A new version of mldr was just released and is now live on CRAN. This update adds new functions able to assess multilabel classifier performance, allows to create mld objects out of ARFF files with different structures (see example below), and fixes several bugs.

Classification performance measures

mldr now includes the mldr_evaluate function, which analyzes the performance of classifier predictions via several well-known measures (Accuracy, Precision, Recall, F-measure, Hamming Loss among others). Using it is simple: just call it with the test dataset and the predictions generated by the classifier. The function will return a list with all 20 measures identified by their names.
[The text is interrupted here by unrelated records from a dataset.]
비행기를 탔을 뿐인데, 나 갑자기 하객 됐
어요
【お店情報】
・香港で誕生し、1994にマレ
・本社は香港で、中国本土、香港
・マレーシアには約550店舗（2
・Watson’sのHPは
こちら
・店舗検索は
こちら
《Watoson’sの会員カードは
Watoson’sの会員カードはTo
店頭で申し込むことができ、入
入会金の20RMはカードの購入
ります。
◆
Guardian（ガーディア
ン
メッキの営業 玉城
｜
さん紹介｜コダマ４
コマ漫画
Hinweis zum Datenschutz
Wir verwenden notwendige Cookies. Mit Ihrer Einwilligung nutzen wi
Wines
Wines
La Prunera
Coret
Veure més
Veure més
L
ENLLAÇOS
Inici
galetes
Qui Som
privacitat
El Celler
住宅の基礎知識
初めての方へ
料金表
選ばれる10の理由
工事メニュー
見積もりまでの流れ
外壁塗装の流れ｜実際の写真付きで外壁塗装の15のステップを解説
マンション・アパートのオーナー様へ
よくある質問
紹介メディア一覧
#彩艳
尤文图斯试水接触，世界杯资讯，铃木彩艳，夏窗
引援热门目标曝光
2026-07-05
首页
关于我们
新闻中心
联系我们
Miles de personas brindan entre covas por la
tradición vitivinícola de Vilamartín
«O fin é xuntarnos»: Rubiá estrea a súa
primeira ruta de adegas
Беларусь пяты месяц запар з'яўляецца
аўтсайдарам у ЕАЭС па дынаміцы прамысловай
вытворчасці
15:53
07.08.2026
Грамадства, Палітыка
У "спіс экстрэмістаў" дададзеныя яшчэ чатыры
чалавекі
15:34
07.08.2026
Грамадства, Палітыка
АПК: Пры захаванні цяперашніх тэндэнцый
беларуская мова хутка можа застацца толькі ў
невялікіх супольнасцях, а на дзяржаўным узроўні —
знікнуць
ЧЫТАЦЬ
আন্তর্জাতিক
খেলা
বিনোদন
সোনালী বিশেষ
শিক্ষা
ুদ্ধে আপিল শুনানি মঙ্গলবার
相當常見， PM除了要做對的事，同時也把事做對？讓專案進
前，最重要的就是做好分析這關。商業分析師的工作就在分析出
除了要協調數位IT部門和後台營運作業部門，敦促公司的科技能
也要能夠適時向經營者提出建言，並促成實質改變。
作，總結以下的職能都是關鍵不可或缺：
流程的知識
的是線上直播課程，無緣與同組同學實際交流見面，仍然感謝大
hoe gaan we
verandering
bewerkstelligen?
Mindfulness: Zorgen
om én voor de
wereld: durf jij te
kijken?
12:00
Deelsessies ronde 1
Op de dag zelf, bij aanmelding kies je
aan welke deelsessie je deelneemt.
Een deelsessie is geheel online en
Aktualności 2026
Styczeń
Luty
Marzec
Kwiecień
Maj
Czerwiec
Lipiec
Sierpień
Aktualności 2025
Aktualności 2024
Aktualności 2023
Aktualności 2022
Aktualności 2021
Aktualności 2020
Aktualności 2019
res <- mldr_evaluate(emotions, predictions)

New parameters to identify labels

Labels in ARFF files can be structured in several ways, so now the mldr constructor allows the use of three new parameters that will ease the read of a multilabel dataset: label_indices, label_names and label_amount. The first one enables the user to specify exactly the indices the labels will be taking in the dataset; the second one identifies labels by using their names, and the last one takes a number of labels to be read from the last attributes in the ARFF file.

corel5k <- mldr("corel5k", label_amount = 374)
emotions <- mldr("emotions", label_indices = c(73, 74, 75, 76, 77, 78))

New vignette: Working with Multilabel Datasets in R

A vignette has been added to mldr as well. The document instructs the reader on how the package works and provides examples to ease the learning. It can be loaded with the command vignette("mldr") or downloaded from CRAN.